Task objective — Below are records; please write out exactly the lines from the first line through the line containing "peraturan dan pematuhan", with no pictures.

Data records
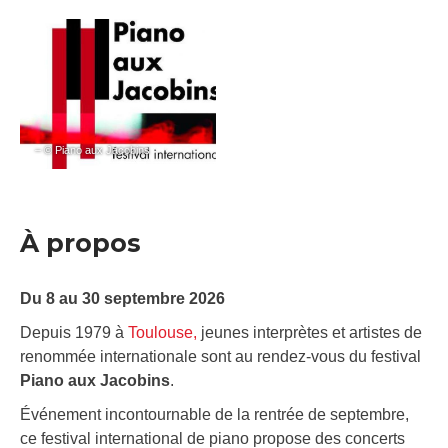
– © Piano aux Jacobins
À propos
Du 8 au 30 septembre 2026
Depuis 1979 à
Toulouse,
jeunes interprètes et artistes de
renommée internationale sont au rendez-vous du festival
Piano aux Jacobins
.
Événement incontournable de la rentrée de septembre,
ce festival international de piano propose des concerts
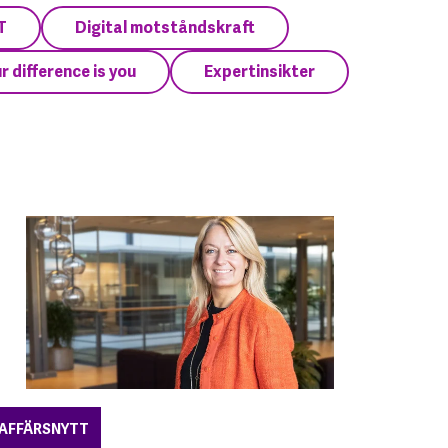
T
Digital motståndskraft
r difference is you
Expertinsikter
AFFÄRSNYTT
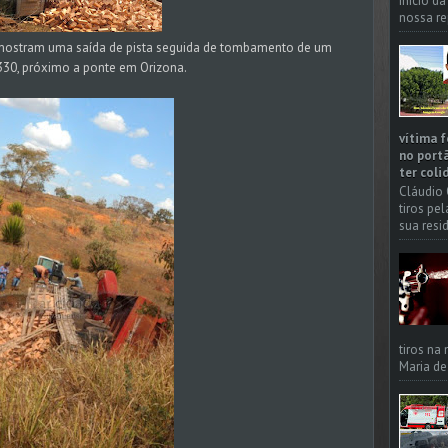
início d
nossa re
mostram uma saída de pista seguida de tombamento de um
30, próximo a ponte em Orizona.
vítima f
no portã
ter coli
Cláudio 
tiros pe
sua resi
tiros na
Maria de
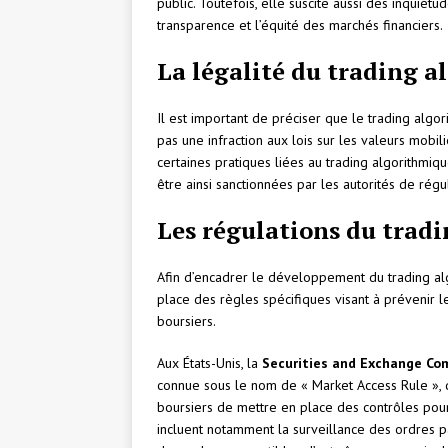
public. Toutefois, elle suscite aussi des inquiétu
transparence et l’équité des marchés financiers.
La légalité du trading 
Il est important de préciser que le trading algorit
pas une infraction aux lois sur les valeurs mobi
certaines pratiques liées au trading algorithm
être ainsi sanctionnées par les autorités de régu
Les régulations du trad
Afin d’encadrer le développement du trading al
place des règles spécifiques visant à prévenir 
boursiers.
Aux États-Unis, la
Securities and Exchange Co
connue sous le nom de « Market Access Rule », q
boursiers de mettre en place des contrôles pour
incluent notamment la surveillance des ordres pas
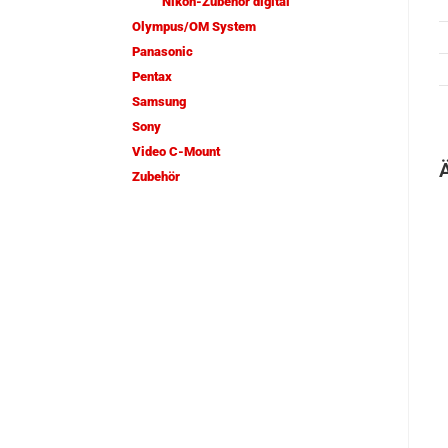
Nikon-Zubehör digital
Olympus/OM System
Panasonic
Pentax
Samsung
Sony
Video C-Mount
Zubehör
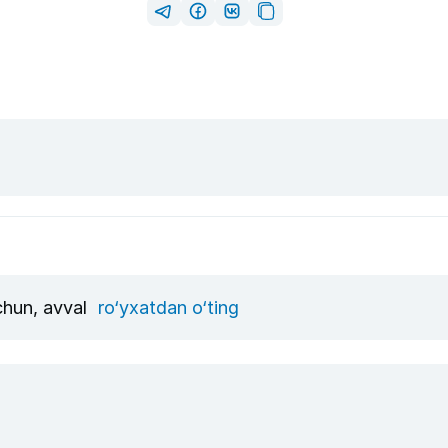
uchun, avval
ro‘yxatdan o‘ting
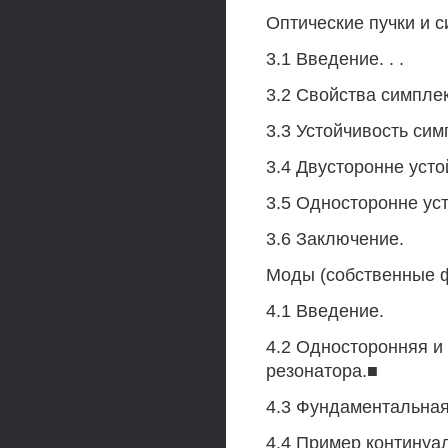
Оптические пучки и 
3.1 Введение. . .
3.2 Свойства симплек
3.3 Устойчивость симп
3.4 Двусторонне уст
3.5 Односторонне усто
3.6 Заключение.
Моды (собственные ф
4.1 Введение.
4.2 Односторонняя и
резонатора.■
4.3 Фундаментальная
4.4 Пример контину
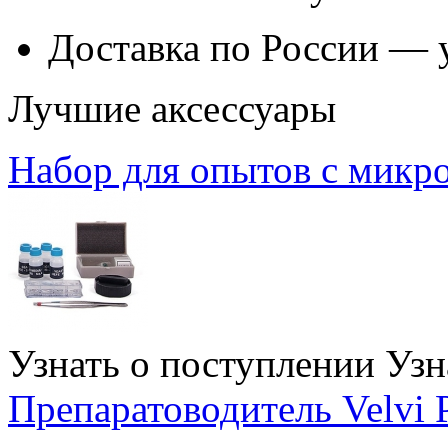
Доставка по России — 
Лучшие аксессуары
Набор для опытов с микр
Узнать о поступлении
Узн
Препаратоводитель Velvi 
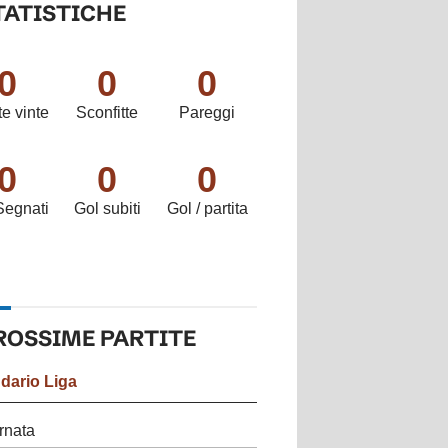
TATISTICHE
0
0
0
te vinte
Sconfitte
Pareggi
0
0
0
Segnati
Gol subiti
Gol / partita
ROSSIME
PARTITE
ndario
Liga
rnata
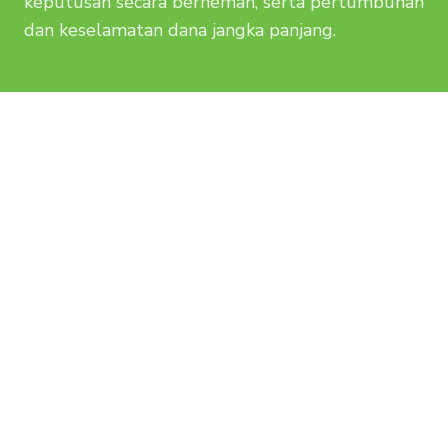
keputusan secara berhemah, serta pertumbuhan
dan keselamatan dana jangka panjang.
Rangka Kerja Pengawasan
TH
TH
mempunyai budaya patuh dan
beretika yang ditakrifkan diukur dan
ditambah baik. Ini termasuk
peraturan dan pematuhan Syariah,
disamping semua undang-undang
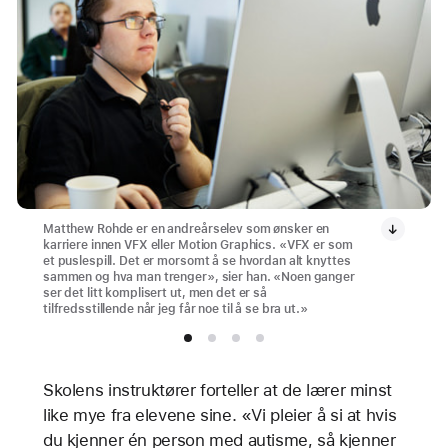
Matthew Rohde er en andreårselev som ønsker en
karriere innen VFX eller Motion Graphics. «VFX er som
et puslespill. Det er morsomt å se hvordan alt knyttes
sammen og hva man trenger», sier han. «Noen ganger
ser det litt komplisert ut, men det er så
tilfredsstillende når jeg får noe til å se bra ut.»
Skolens instruktører forteller at de lærer minst
like mye fra elevene sine. «Vi pleier å si at hvis
du kjenner én person med autisme, så kjenner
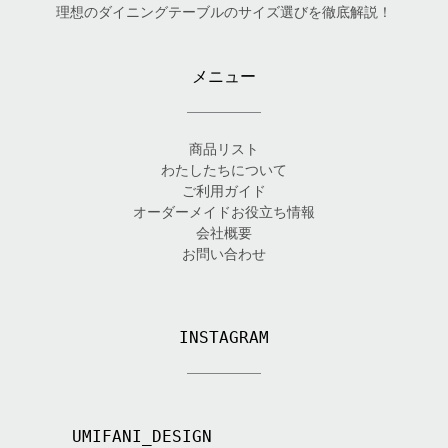
理想のダイニングテーブルのサイズ選びを徹底解説！
メニュー
商品リスト
わたしたちについて
ご利用ガイド
オーダーメイドお役立ち情報
会社概要
お問い合わせ
INSTAGRAM
UMIFANI_DESIGN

Answer for this exercise —
– © Piano aux Jacobins
À propos
Du 8 au 30 septembre 2026
Depuis 1979 à
Toulouse,
jeunes interprètes et artistes de
renommée internationale sont au rendez-vous du festival
Piano aux Jacobins
.
Événement incontournable de la rentrée de septembre,
ce festival international de piano propose des concerts
T
Digital motståndskraft
r difference is you
Expertinsikter
AFFÄRSNYTT
início d
nossa re
mostram uma saída de pista seguida de tombamento de um
30, próximo a ponte em Orizona.
vítima f
no portã
ter coli
Cláudio 
tiros pe
sua resi
tiros na
Maria de
public. Toutefois, elle suscite aussi des inquiétu
transparence et l’équité des marchés financiers.
La légalité du trading 
Il est important de préciser que le trading algorit
pas une infraction aux lois sur les valeurs mobi
certaines pratiques liées au trading algorithm
être ainsi sanctionnées par les autorités de régu
Les régulations du trad
Afin d’encadrer le développement du trading al
place des règles spécifiques visant à prévenir 
boursiers.
Aux États-Unis, la
Securities and Exchange Co
connue sous le nom de « Market Access Rule », q
boursiers de mettre en place des contrôles pour
incluent notamment la surveillance des ordres pas
Nikon-Zubehör digital
Olympus/OM System
Panasonic
Pentax
Samsung
Sony
Video C-Mount
Zubehör
uchun, avval
ro‘yxatdan o‘ting
Оптические пучки и 
3.1 Введение. . .
3.2 Свойства симплек
3.3 Устойчивость симп
3.4 Двусторонне уст
3.5 Односторонне усто
3.6 Заключение.
Моды (собственные ф
4.1 Введение.
4.2 Односторонняя и
резонатора.■
4.3 Фундаментальная
4.4 Пример контину
Доставка по России — 
Лучшие аксессуары
Набор для опытов с микр
Узнать о поступлении
Узн
Препаратоводитель Velvi 
TATISTICHE
0
0
0
te vinte
Sconfitte
Pareggi
0
0
0
Segnati
Gol subiti
Gol / partita
ROSSIME
PARTITE
ndario
Liga
rnata
keputusan secara berhemah, serta pertumbuhan
dan keselamatan dana jangka panjang.
Rangka Kerja Pengawasan
TH
TH
mempunyai budaya patuh dan
beretika yang ditakrifkan diukur dan
ditambah baik. Ini termasuk
peraturan dan pematuhan Syariah,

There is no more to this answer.